原告は平成23年11月14日、病院において、心因反応という診断名の下、心的ストレスによる身体不調は強く、職場復帰は不可であるとの診断を受け、同日から平成24年3月31日までの病気休暇および病気休職を取得した。

原告は平成24年4月1日、中学校教諭に降任され(「降格」)、b中学での勤務を開始した。原告は、平成24年8月21日、クリニックを受診し、作業能力の低下、自信の低下などの症状が認められたため、うつ病と診断された。原告は、同年9月3日から平成25年3月31日までの間、病気休暇および病気休職を取得し、同日、教諭を辞職した(「退職」)。原告は平成25年11月13日、クリニックにおいて、脳の一部に萎縮が認められアルツハイマー病と診断された


判決の要旨:

原告が、本件言動以前から、心療内科を受診するなど精神的な問題を抱えていたことをうかがわせる事情は認められず、クリニックにおいても、うつ病について本件言動によるものと考えられる旨の診断がされているのであるから、原告のうつ病は、本件言動による心因反応が悪化して発症したものと認められる。

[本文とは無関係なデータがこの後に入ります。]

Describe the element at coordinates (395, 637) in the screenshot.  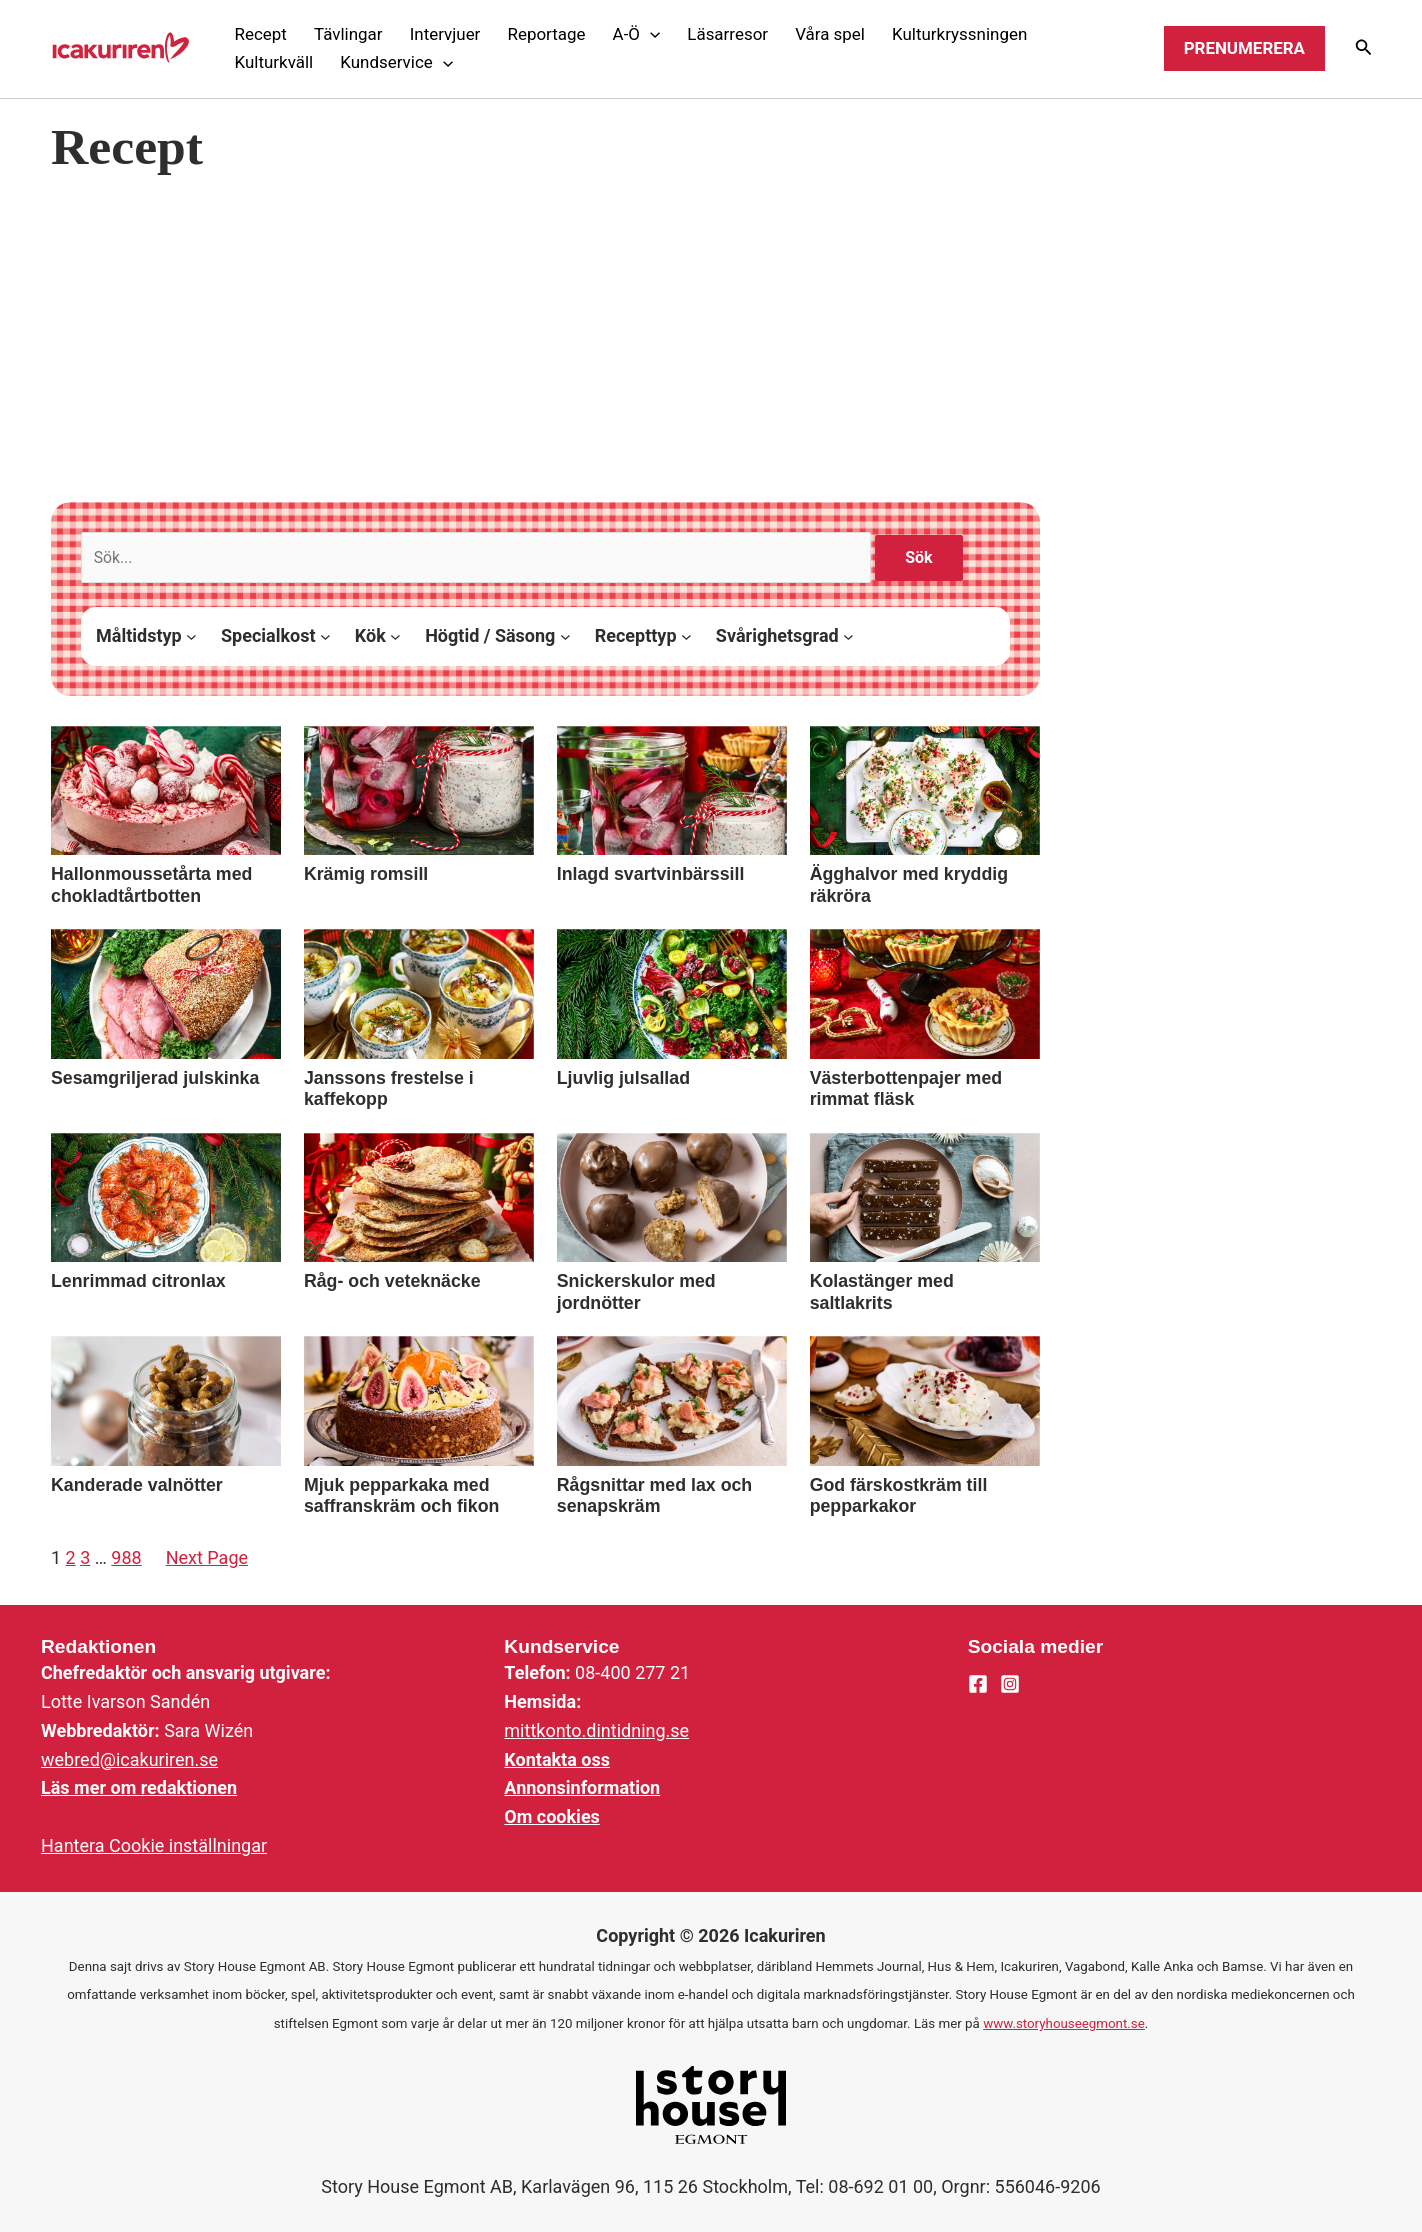 I see `[Kök submenu]` at that location.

原告は、病気休暇取得中に後任の教頭を配置してもらうためには、自ら降格するほかないという理解の下で、教頭からの降格を願い出たものと認められる。そして、本件中学に迷惑をかけたくないとの思いから、早期に後任の教頭が配置されることを希望することが不合理とはいえない。そもそも、本件言動がなければ病気休暇を取得することはなかったことは明らかであるから、原告は、本件言動により、やむなく降格を願い出るに至った。したがって、本件言動と降格との間に相当因果関係が認められる。

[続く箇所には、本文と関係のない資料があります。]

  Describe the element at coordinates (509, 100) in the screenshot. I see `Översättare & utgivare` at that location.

原告が、退職をした時点で、うつ病が治癒ないし軽快したとか、少なくとも近い将来復職することができる見込みがあったとは認められないのであるから、原告のうつ病と退職との間の相当因果関係が認められる。

以上のとおり、本件言動と降格及び退職との間の相当因果関係が認められるから、原告には、教頭として勤務し続けた場合に取得することができた給与額と実際に支給された給与額との差額分の損害が生じている。






◆大学准教授LINEセクハラ事件

【事件名】 懲戒処分無効確認等請求事件
【裁判所】 東京地裁判決
【事件番号】平成29年(ワ)第26690号
【年月日】 平成30年8月8日
【結 果】 認容(控訴)
【経 過】
【出 典】 労働経済判例速報2367号3頁


事案の概要:

原告による 女子学生Bに対するLINEでの言動がセクハラに該当するとして、原告に対し停職1ヶ月の懲戒処分を行ったのに対し、同言動がセクハラ該当しない、該当するとしても停職1か月の懲戒処分は重きに失するなどと主張して、懲戒処分の無効確認、停職期間中の差額賃金などを求めた事案である。


認定事実:

原告は、平成29年4月10日から翌日にかけて、被告大学に転入し、原告の運営するゼミに所属希望を出していた女子学生Bとの間で、LINEでのやり取りを行った(以下、このやり取りを「本件LINE」という)。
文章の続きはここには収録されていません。